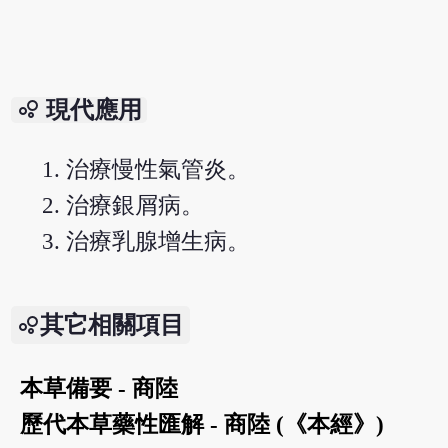
bubble_chart
現代應用
治療慢性氣管炎。
治療銀屑病。
治療乳腺增生病。
其它相關項目
本草備要 - 商陸
歷代本草藥性匯解 - 商陸 (《本經》)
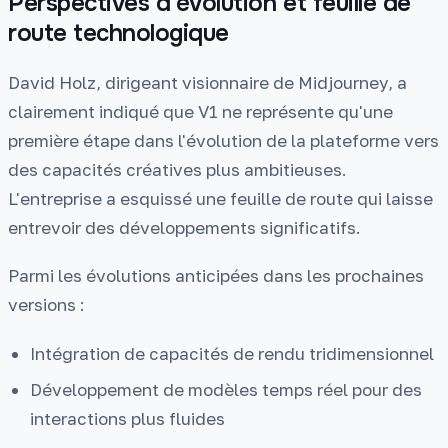
Perspectives d'évolution et feuille de
route technologique
David Holz, dirigeant visionnaire de Midjourney, a
clairement indiqué que V1 ne représente qu'une
première étape dans l'évolution de la plateforme vers
des capacités créatives plus ambitieuses.
L'entreprise a esquissé une feuille de route qui laisse
entrevoir des développements significatifs.
Parmi les évolutions anticipées dans les prochaines
versions :
Intégration de capacités de rendu tridimensionnel
Développement de modèles temps réel pour des
interactions plus fluides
--------------------------------
> _Your assignment_
Begin at the line containing "David Holz, dirigeant" and reproduce every line through the last one in the records above, exactly.

> _Exercise answer_
David Holz, dirigeant visionnaire de Midjourney, a
clairement indiqué que V1 ne représente qu'une
première étape dans l'évolution de la plateforme vers
des capacités créatives plus ambitieuses.
L'entreprise a esquissé une feuille de route qui laisse
entrevoir des développements significatifs.
Parmi les évolutions anticipées dans les prochaines
versions :
Intégration de capacités de rendu tridimensionnel
Développement de modèles temps réel pour des
interactions plus fluides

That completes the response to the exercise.